Slit2 inhibits SRC-PI3K signaling pathway, regulates osteoclast differentiation of macrophages and reduces bone resorption

Qing Ge¹Yaokun Zou¹Huizhi Deng¹Zhe Yang¹Linhu Ge¹Jieying Huang¹Liping Wang^1*Jianqiang Cai^2*

• ¹Stomatology Hospital of Guangzhou Medical University, Guangzhou, China
• ²Soochow University, Suzhou, China

Osteoporosis is a metabolic disorder characterized by increased bone resorption and decreased bone formation. As a well-characterized axon guidance molecule, Slit2 contributes to central nervous system regulation by modulating intracellular signaling cascades and is expressed in multiple tissues, including the nervous system and the kidneys. However, limited research has explored the role of Slit2 in bone metabolism, and its precise regulatory mechanisms remain unclear.

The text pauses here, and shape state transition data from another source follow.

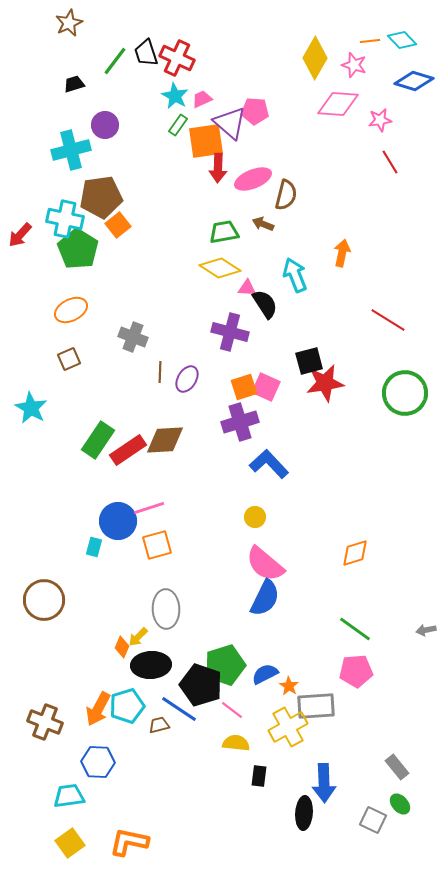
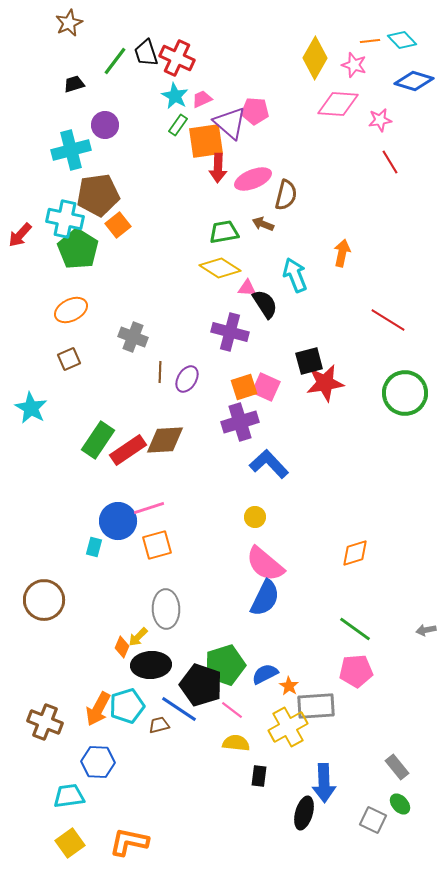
brown pentagon at (101, 197): moved 3 px left, 2 px up
black ellipse at (304, 813): rotated 12 degrees clockwise
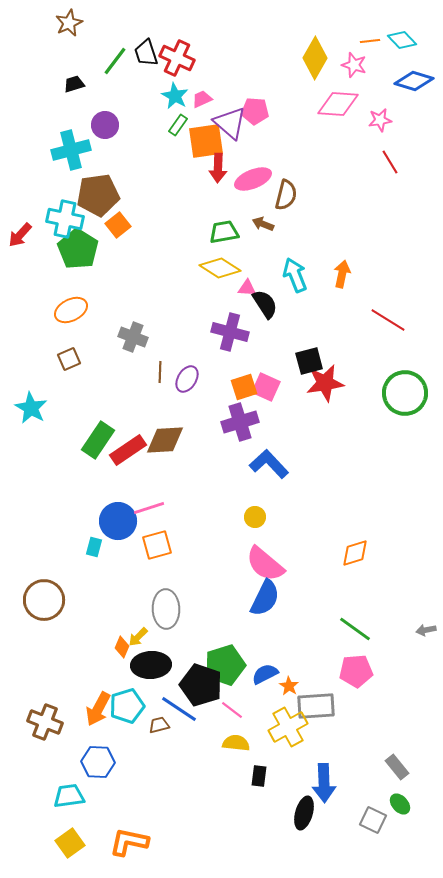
orange arrow at (342, 253): moved 21 px down
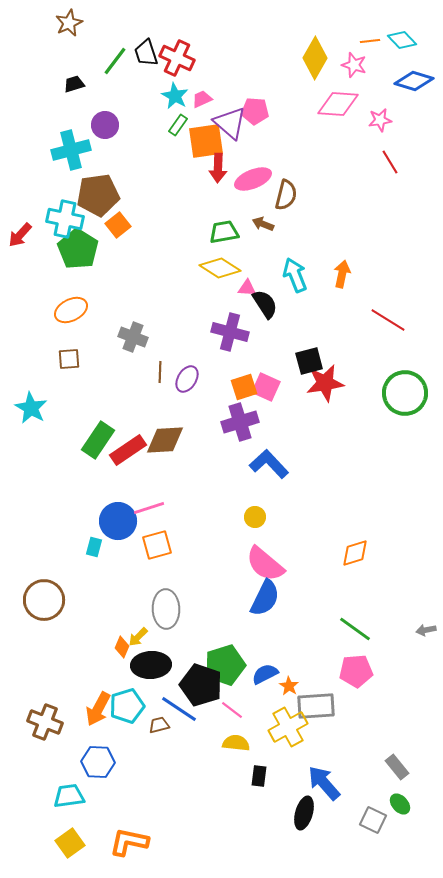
brown square at (69, 359): rotated 20 degrees clockwise
blue arrow at (324, 783): rotated 141 degrees clockwise
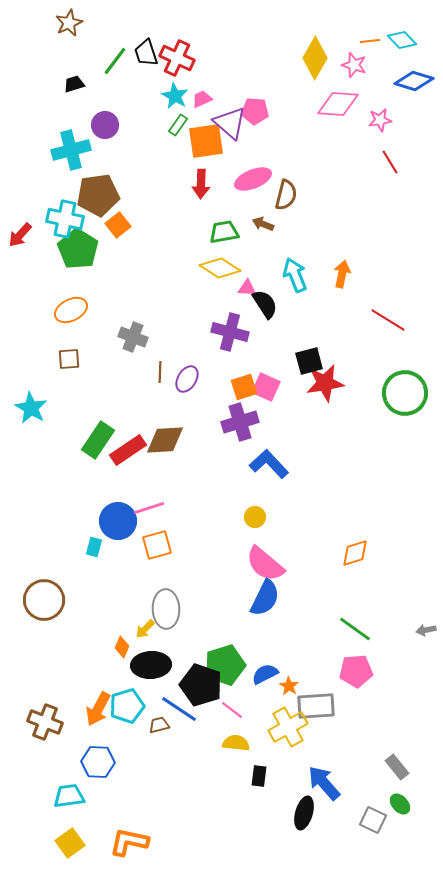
red arrow at (218, 168): moved 17 px left, 16 px down
yellow arrow at (138, 637): moved 7 px right, 8 px up
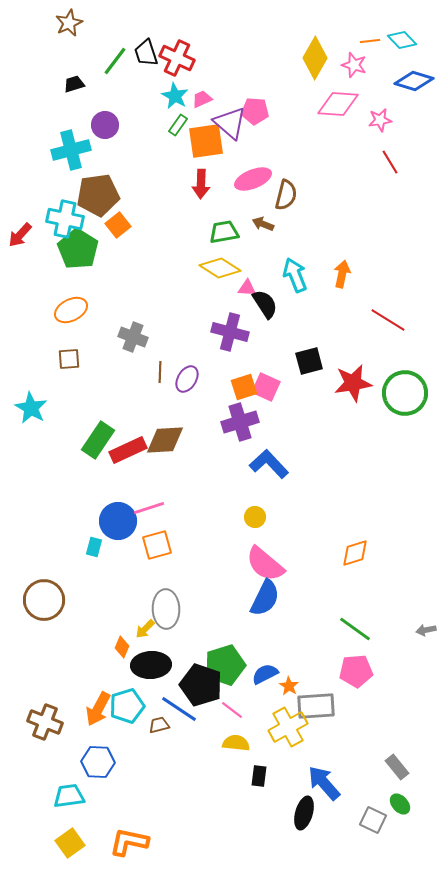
red star at (325, 383): moved 28 px right
red rectangle at (128, 450): rotated 9 degrees clockwise
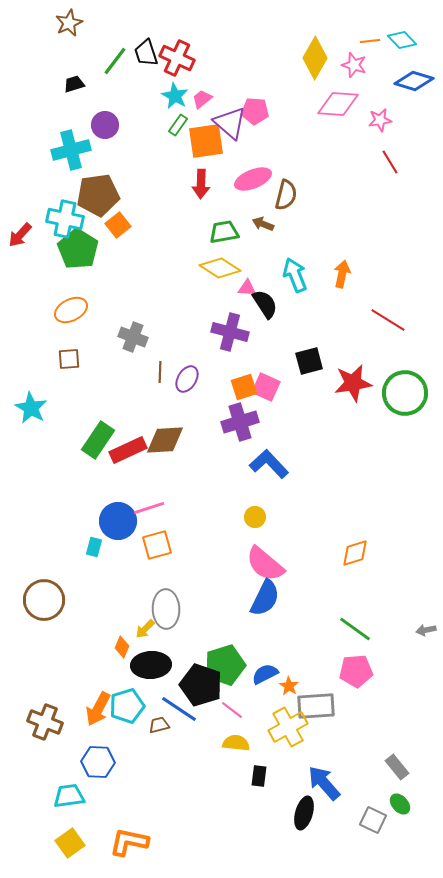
pink trapezoid at (202, 99): rotated 15 degrees counterclockwise
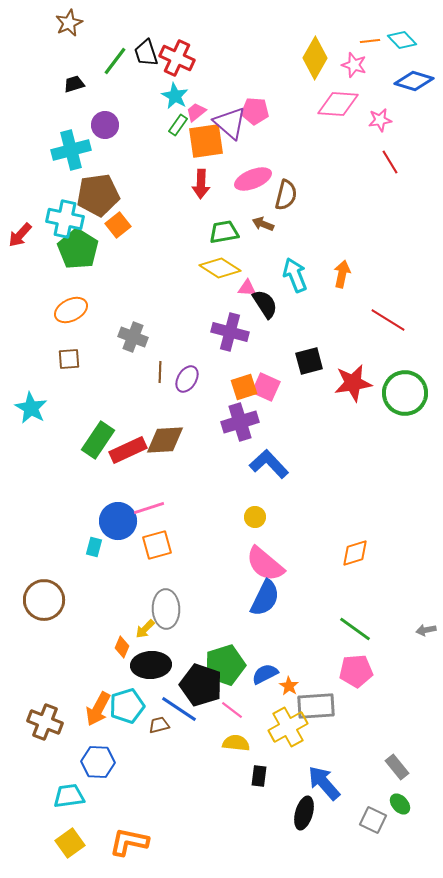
pink trapezoid at (202, 99): moved 6 px left, 13 px down
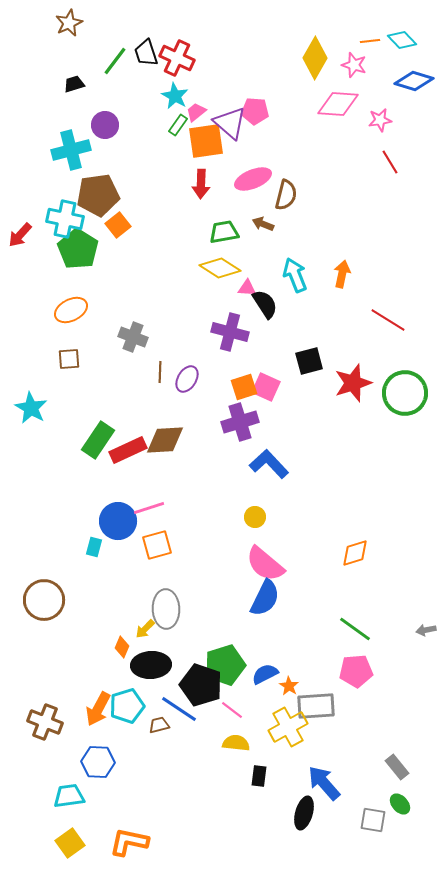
red star at (353, 383): rotated 9 degrees counterclockwise
gray square at (373, 820): rotated 16 degrees counterclockwise
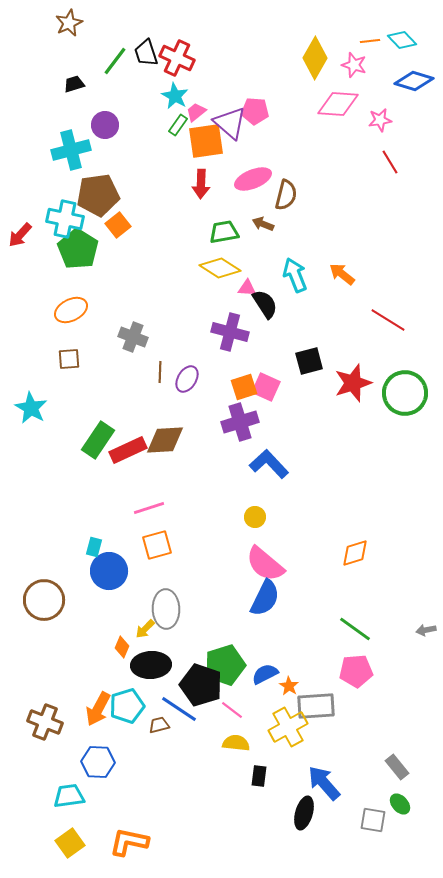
orange arrow at (342, 274): rotated 64 degrees counterclockwise
blue circle at (118, 521): moved 9 px left, 50 px down
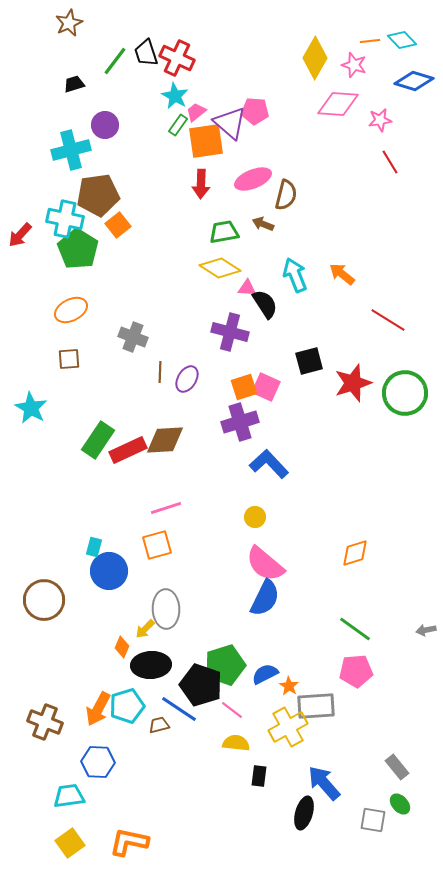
pink line at (149, 508): moved 17 px right
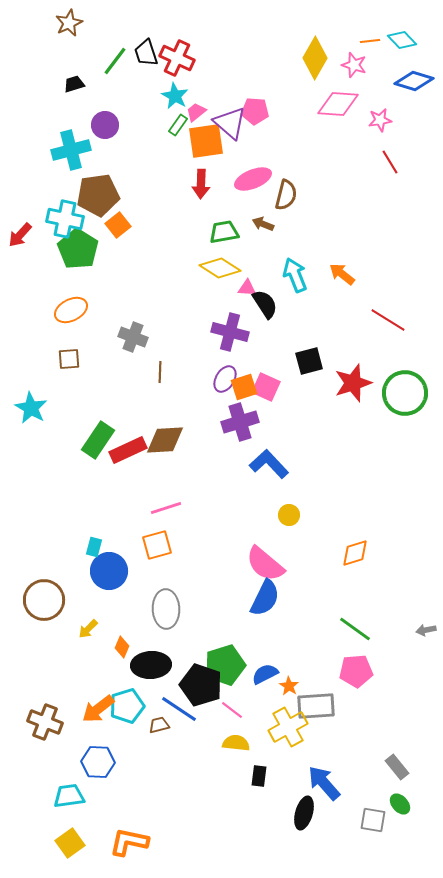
purple ellipse at (187, 379): moved 38 px right
yellow circle at (255, 517): moved 34 px right, 2 px up
yellow arrow at (145, 629): moved 57 px left
orange arrow at (98, 709): rotated 24 degrees clockwise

In this study, we established an aging-induced osteoporosis model using wild-type (WT) and Slit2-transgenic (Slit2-Tg) mice, as well as an estrogen-deficient ovariectomy-induced osteoporosis model. Our findings demonstrate that Slit2 attenuates bone loss and suppresses osteoclast differentiation under osteoporotic conditions. In vitro osteoclast differentiation assays further confirmed that Slit2 regulates osteoclastassociated marker expression and inhibits the differentiation of bone marrow-derived monocytes into osteoclasts. Mechanistically, RNA sequencing, GO pathway enrichment analysis, and Western blotting revealed that Src and PI3K/AKT signaling pathways mediate the regulatory effects of Slit2 on bone metabolism. These findings suggest that Slit2 inhibits macrophage-to-osteoclast differentiation and attenuates bone resorption by downregulating Src expression in macrophages and suppressing the PI3K/AKT signaling pathway. This study provides novel insights into the therapeutic potential of Slit2 as a target for osteoporosis treatment.